> Required work
Look through the listing below and report how many lines contain "mengumpulkan", as a bare number.

_ _ _ _ _ _ _

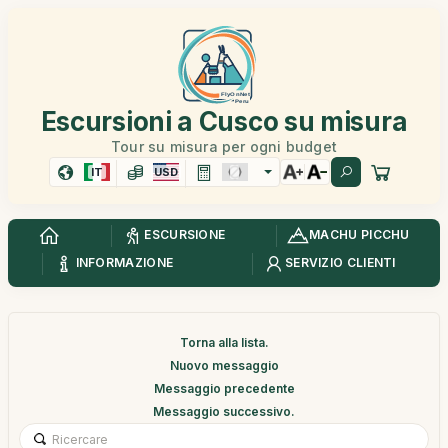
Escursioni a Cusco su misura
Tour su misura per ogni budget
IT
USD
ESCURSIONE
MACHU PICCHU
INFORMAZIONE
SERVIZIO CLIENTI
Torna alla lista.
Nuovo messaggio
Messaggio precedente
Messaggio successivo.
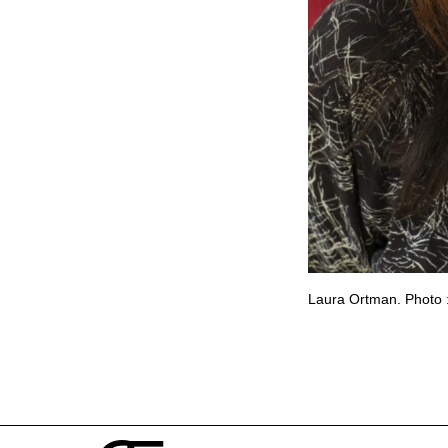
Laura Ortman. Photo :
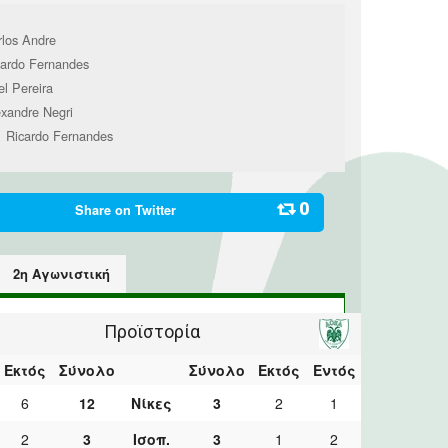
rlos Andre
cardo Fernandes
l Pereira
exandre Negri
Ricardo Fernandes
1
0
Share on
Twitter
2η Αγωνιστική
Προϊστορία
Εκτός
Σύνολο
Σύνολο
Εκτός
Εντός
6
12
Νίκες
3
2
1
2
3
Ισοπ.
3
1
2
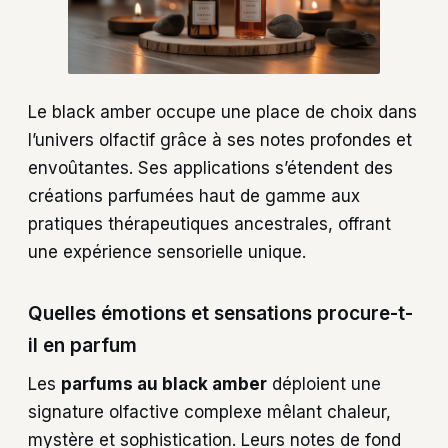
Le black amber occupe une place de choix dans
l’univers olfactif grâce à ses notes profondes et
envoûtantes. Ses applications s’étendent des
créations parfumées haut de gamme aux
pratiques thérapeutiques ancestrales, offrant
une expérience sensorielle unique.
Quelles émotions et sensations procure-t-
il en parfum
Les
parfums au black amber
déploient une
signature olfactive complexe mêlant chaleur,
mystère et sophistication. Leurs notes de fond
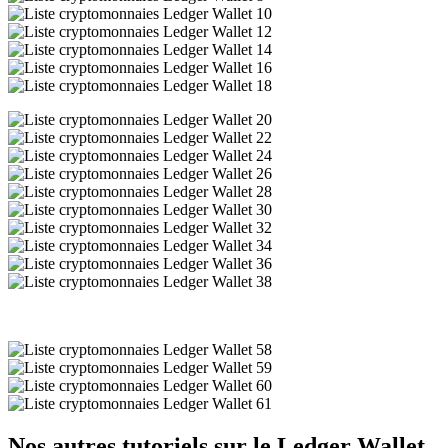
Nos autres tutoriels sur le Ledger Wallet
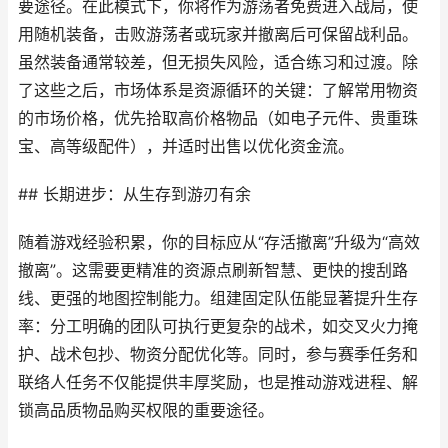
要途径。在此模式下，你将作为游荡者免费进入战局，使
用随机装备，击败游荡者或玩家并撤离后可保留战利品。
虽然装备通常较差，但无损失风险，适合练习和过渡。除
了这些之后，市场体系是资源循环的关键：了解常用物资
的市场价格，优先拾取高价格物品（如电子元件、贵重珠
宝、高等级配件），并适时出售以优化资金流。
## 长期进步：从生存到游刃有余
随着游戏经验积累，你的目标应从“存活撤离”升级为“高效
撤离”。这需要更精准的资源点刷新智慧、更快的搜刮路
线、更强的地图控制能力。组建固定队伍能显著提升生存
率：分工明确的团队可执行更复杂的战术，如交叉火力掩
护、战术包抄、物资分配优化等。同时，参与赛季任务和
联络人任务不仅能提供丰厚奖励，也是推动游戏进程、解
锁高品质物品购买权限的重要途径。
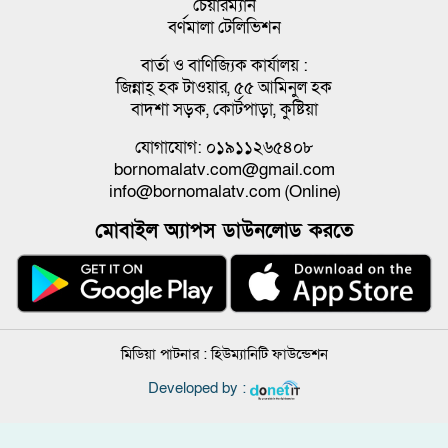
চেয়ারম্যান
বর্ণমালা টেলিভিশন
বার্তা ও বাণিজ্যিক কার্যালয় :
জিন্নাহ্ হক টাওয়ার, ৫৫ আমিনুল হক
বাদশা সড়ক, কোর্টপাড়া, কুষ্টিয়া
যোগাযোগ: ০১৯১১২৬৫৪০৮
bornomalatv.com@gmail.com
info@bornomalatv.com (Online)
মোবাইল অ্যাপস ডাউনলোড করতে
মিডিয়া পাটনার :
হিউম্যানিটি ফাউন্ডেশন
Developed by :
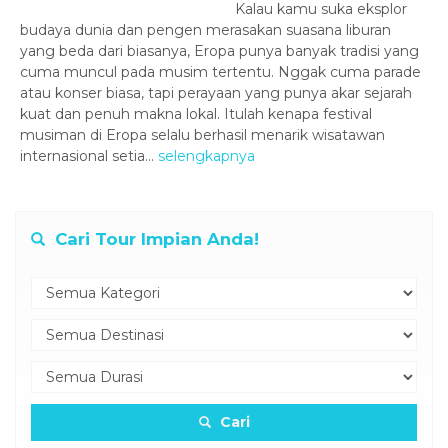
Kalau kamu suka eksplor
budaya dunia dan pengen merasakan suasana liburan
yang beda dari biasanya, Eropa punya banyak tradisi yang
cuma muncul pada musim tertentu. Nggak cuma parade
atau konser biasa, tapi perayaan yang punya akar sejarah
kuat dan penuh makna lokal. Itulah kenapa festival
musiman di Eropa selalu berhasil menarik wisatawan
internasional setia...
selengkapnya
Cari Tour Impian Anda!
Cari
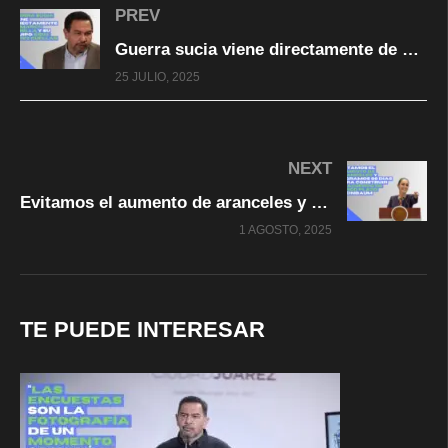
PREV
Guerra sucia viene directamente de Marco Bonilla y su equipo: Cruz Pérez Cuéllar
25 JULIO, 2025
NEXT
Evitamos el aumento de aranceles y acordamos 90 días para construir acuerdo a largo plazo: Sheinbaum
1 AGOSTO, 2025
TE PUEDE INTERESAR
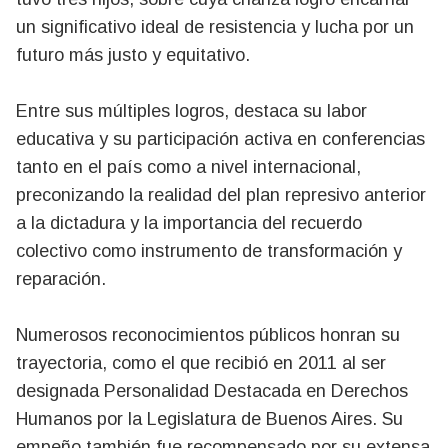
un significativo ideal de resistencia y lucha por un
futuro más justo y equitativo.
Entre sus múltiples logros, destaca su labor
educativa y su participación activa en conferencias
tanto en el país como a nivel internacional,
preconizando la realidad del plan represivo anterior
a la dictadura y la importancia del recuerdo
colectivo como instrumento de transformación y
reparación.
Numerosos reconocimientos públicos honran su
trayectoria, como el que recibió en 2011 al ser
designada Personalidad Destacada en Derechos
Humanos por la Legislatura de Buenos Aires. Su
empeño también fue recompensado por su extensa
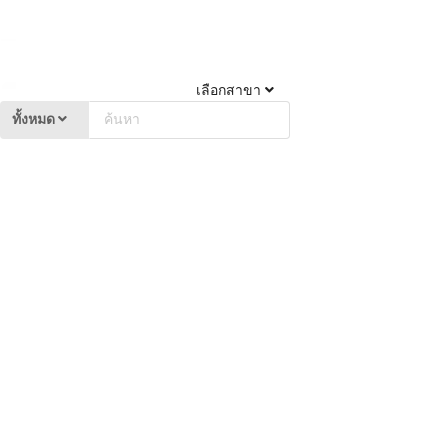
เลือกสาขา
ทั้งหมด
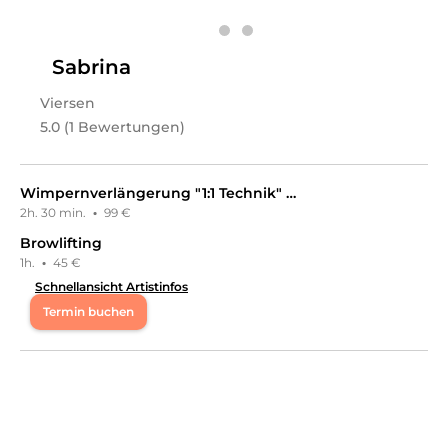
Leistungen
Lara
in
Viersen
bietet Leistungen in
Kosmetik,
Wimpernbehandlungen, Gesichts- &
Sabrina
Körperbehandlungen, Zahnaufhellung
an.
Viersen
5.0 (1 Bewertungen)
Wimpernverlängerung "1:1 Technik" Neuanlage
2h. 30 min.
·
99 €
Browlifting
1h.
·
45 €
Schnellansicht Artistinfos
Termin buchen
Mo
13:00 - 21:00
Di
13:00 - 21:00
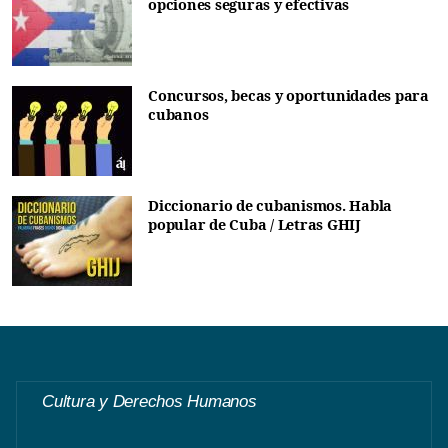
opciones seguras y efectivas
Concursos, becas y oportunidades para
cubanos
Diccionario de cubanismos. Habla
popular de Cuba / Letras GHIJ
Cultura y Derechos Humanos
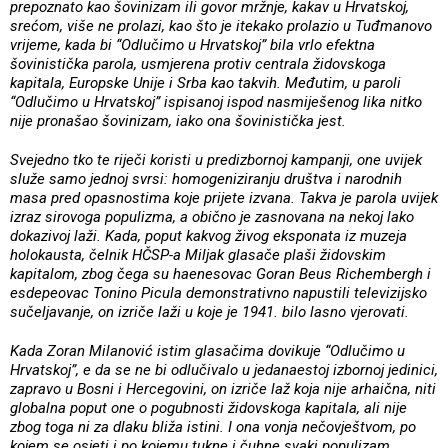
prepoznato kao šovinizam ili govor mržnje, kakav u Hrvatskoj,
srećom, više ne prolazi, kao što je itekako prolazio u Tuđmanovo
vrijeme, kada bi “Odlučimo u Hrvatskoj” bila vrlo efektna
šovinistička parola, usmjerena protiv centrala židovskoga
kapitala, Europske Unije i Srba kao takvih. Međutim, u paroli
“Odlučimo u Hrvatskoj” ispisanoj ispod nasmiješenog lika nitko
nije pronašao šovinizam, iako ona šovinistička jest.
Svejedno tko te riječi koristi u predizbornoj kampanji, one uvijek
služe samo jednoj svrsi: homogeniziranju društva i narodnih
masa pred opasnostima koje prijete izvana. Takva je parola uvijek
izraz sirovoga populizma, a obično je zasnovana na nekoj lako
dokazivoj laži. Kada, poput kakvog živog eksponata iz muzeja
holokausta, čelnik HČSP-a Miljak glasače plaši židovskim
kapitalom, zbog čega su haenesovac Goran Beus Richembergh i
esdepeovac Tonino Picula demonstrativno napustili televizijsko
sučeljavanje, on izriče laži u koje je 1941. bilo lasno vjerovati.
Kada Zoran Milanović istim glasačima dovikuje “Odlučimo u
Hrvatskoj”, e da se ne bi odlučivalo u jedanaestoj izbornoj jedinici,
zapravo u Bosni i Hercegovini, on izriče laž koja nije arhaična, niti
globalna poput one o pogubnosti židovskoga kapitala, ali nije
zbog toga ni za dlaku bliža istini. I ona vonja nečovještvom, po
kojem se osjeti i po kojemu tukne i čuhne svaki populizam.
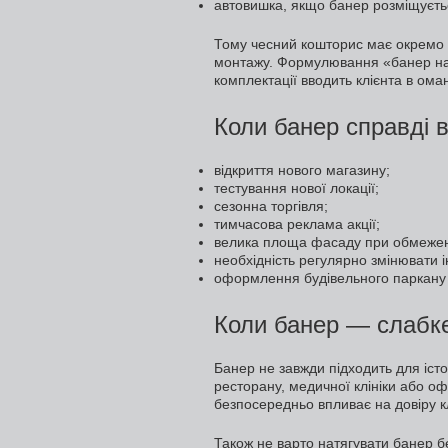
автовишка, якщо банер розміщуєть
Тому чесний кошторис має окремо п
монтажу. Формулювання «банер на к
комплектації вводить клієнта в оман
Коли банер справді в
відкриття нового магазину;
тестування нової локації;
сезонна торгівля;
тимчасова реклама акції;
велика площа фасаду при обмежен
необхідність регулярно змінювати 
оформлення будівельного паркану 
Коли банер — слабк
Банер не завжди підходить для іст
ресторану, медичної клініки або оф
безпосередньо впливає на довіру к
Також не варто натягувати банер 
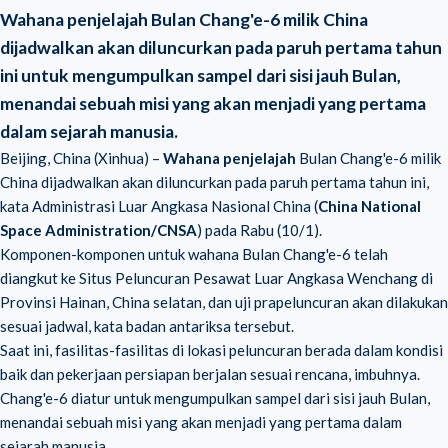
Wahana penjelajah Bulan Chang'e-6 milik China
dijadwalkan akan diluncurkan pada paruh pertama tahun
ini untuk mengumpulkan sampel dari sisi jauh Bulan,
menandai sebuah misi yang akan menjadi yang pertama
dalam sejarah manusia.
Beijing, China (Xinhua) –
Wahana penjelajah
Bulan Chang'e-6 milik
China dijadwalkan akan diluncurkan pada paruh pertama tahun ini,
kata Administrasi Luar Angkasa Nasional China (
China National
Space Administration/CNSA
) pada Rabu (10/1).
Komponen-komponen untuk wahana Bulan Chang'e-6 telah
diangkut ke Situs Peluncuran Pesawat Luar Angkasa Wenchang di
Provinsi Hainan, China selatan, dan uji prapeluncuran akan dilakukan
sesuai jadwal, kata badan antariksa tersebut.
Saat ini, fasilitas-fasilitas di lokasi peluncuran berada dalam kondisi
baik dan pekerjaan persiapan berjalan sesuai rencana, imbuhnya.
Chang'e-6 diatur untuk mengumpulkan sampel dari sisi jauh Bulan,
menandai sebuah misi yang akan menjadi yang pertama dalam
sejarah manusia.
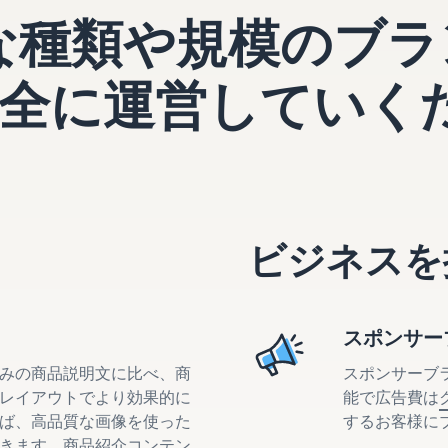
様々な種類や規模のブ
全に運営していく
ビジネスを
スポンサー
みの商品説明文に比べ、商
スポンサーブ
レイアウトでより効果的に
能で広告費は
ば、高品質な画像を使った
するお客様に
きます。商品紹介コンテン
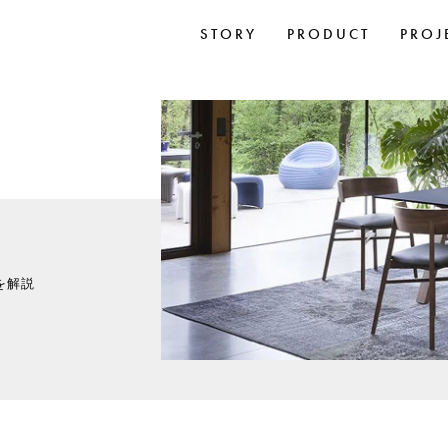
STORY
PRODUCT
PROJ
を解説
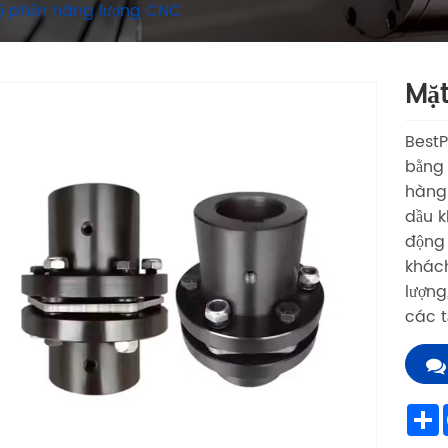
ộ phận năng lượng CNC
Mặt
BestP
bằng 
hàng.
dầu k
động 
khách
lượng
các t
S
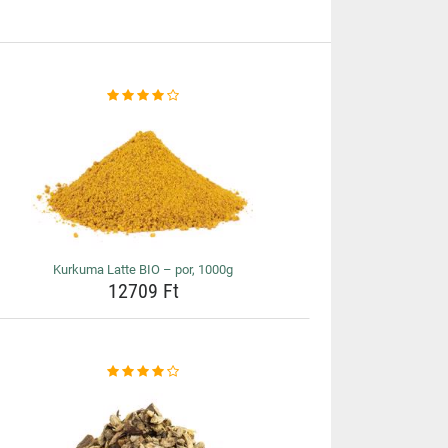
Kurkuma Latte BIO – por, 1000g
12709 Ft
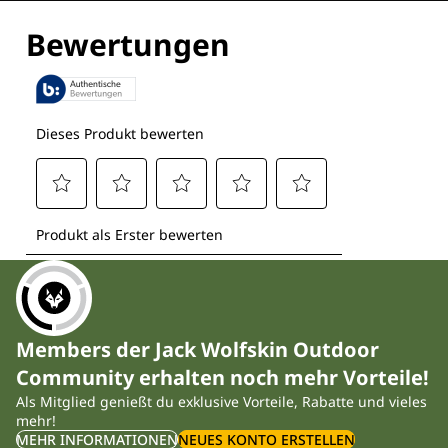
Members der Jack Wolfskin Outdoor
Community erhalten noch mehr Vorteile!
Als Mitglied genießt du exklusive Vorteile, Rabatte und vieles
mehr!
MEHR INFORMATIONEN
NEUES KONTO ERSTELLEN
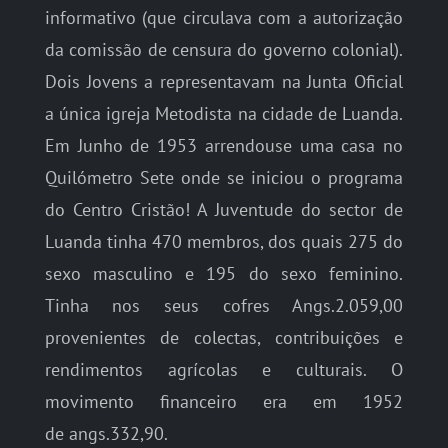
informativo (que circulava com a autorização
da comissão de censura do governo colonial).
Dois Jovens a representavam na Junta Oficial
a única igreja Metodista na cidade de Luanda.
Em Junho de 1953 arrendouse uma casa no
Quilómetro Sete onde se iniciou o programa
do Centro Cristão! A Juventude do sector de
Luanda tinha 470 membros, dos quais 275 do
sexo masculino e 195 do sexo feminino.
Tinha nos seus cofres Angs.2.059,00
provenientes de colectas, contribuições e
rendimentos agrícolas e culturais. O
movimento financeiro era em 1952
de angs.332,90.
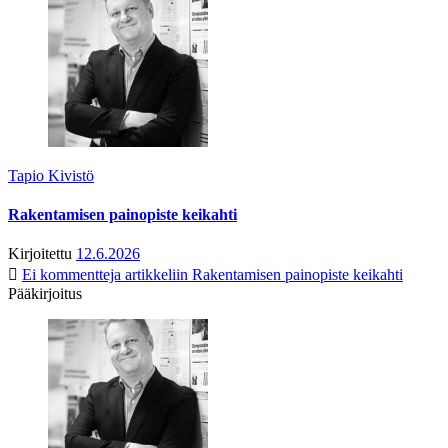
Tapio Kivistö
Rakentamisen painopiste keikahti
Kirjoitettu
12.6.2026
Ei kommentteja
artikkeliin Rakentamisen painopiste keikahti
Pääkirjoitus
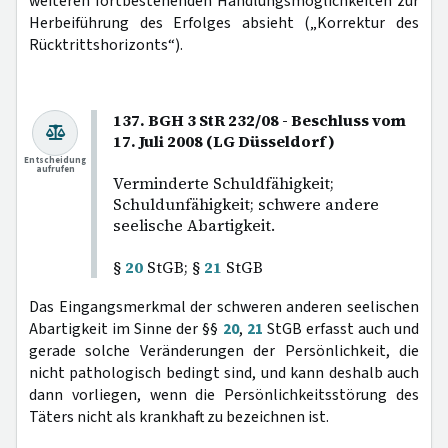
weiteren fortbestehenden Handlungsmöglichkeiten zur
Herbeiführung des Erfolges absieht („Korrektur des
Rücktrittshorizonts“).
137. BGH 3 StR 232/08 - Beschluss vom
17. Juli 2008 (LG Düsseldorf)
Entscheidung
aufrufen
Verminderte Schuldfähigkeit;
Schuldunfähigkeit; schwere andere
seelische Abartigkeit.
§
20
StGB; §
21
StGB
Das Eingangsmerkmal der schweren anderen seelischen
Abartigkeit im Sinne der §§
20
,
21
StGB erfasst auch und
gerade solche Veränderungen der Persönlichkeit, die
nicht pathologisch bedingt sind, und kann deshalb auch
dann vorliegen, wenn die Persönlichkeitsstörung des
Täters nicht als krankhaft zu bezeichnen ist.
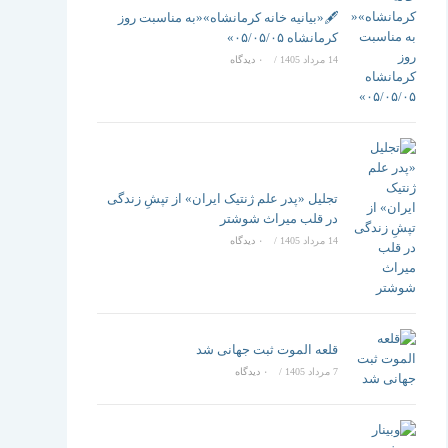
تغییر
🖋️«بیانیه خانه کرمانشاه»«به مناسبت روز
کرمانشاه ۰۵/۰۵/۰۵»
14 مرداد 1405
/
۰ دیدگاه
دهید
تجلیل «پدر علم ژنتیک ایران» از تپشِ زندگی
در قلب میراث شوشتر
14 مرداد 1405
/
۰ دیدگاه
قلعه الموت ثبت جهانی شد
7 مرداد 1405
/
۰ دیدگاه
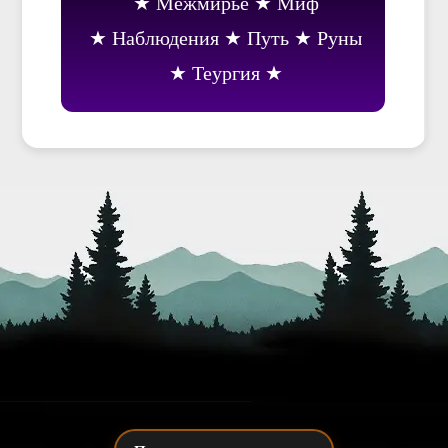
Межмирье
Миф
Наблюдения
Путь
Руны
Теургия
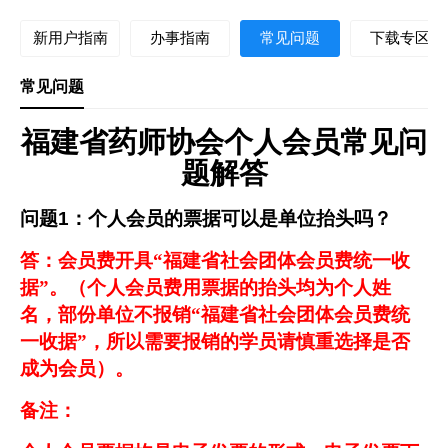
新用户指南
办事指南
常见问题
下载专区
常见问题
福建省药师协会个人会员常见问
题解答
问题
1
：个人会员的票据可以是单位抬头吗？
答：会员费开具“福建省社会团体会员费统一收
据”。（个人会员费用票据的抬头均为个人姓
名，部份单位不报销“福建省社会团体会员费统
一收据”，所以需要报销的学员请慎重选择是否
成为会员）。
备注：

_ _ _ _ _ _ _

> Output below
2